Classifiers

Classifiers are algorithms that given two or more groups of samples, find the features that distinguish them the most. Different algorithms define "the most" differently, and we'll look into two of them.

Overfitting

Before we get started with using these algorithms, we're going to talk about overfitting.

In classical machine learning, overfitting is when you've fit your model so perfectly to your data that it's not generalizable to other cases. For example, you designed a cancer vs normal classifier algorithm that works perfectly in a single breast cancer dataset but when you try it on a new breast cancer dataset, it doesn't work.

Overfitting is a common newbie mistake that leads to bad things because not all of the "significant" features you found are actually useful - they randomly were higher or lower in your training data and thus the algorithm thought they were significant.

Source: http://scott.fortmann-roe.com/docs/MeasuringError.html

How to avoid overfitting

In machine learning, you often have a "gold standard" dataset from which you're learning the data (e.g. a manually curated face recognition dataset) and then a separate dataset that you test on. In biology, we tend to not have a good manually curated dataset for RNA-seq (though that would be very nice!!!), so what we do instead is split up our dataset to testing and training sets.

Training and test datasets

Rerunning classifiers

Another method you can use to prevent overfitting is rerunning your data multiple times on the same classifier, using different random seeds. A "random seed" is a starting point for random number generators.
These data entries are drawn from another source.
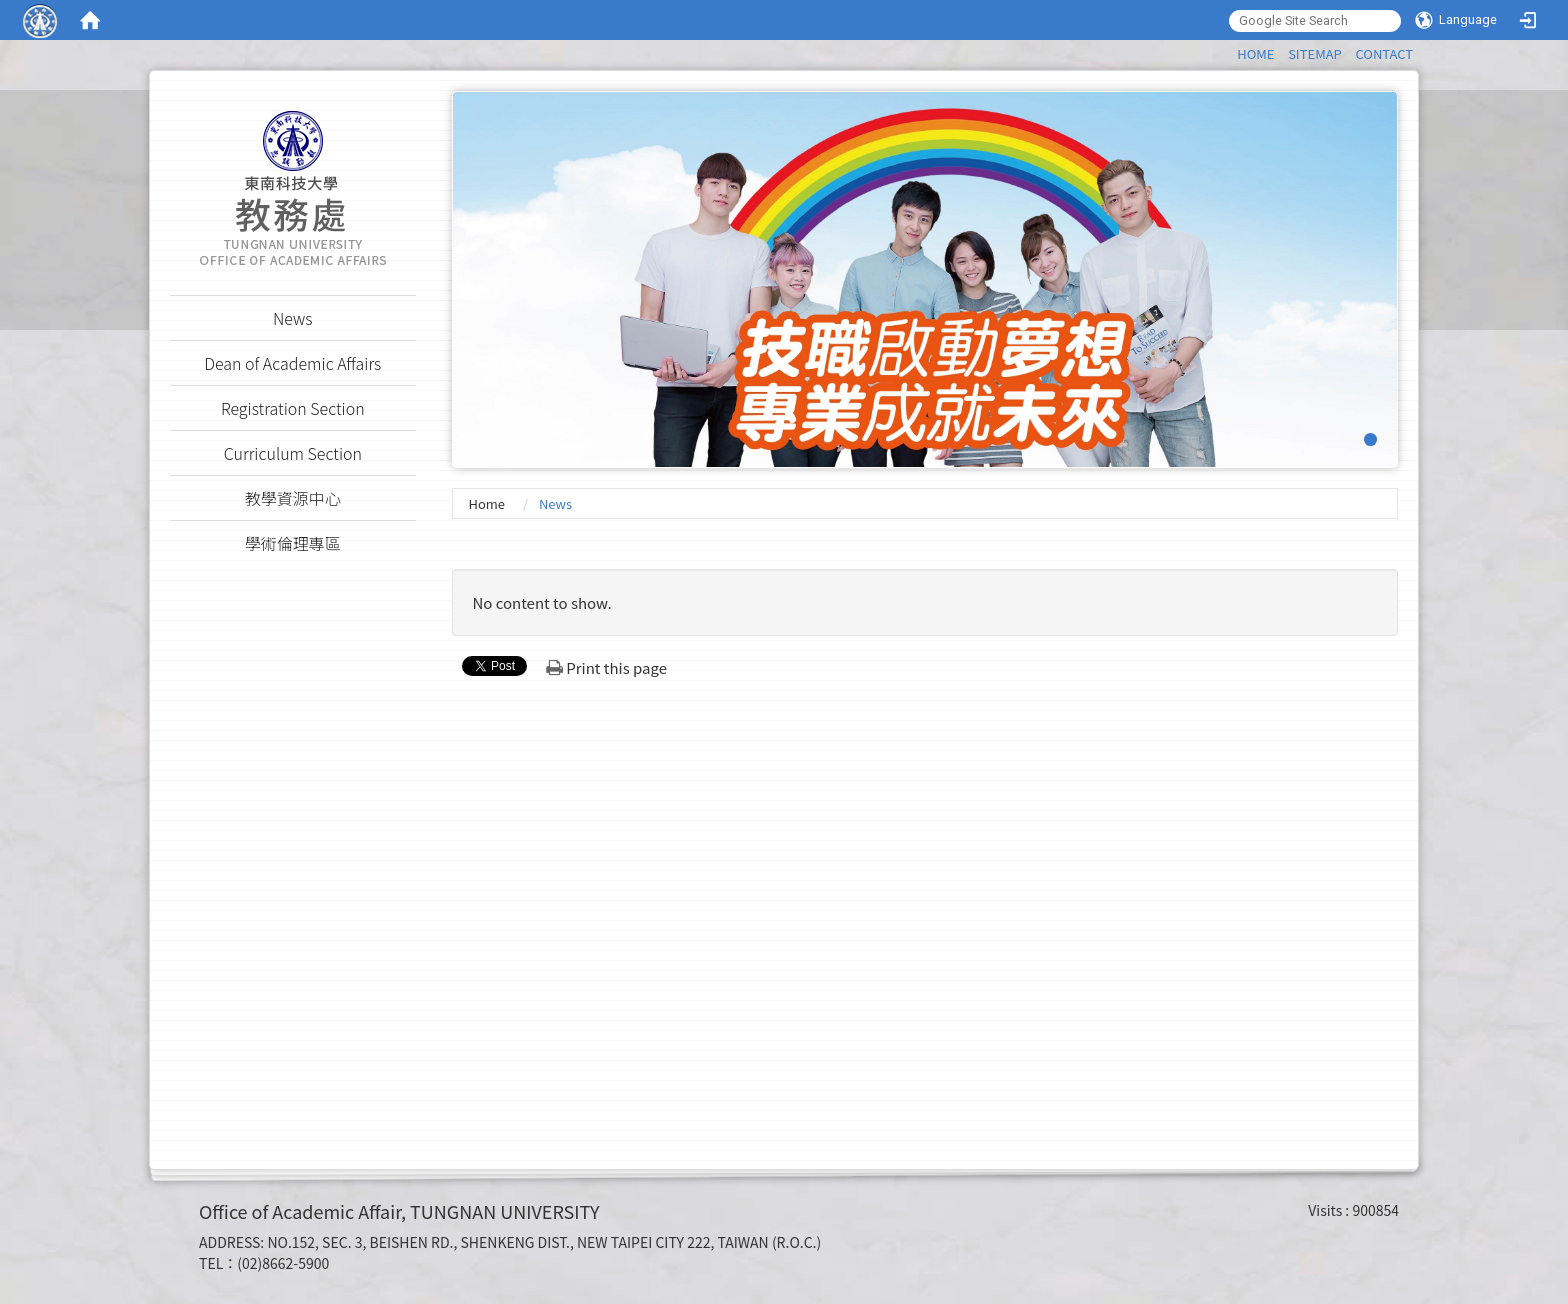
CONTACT (1384, 53)
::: (1227, 50)
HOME (1255, 53)
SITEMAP (1315, 53)
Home (486, 503)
The code below uses the random number generator in Python to return a random integer from 0 to 100.

  1. Run the code below a few times to see different random numbers from 0 to 100.
  2. Uncomment (remove the "#" hash mark at the beginning of the line)
  3. Try changing the random seed (the number between the parentheses of random.seed() - right now it is 9)

In [112]:
import random

# Sets the random seed
#random.seed(9)

# Return a random integer from 0 to 100
random.randint(0, 100)


Out[112]:
59

Why does this matter to classifiers? Many times, they will pick a random set of features as an initial guess at the best discriminating features, and sometimes it gets lucky and sometimes it doesn't. You want to make sure that your classification features are robust to multiple different initializations.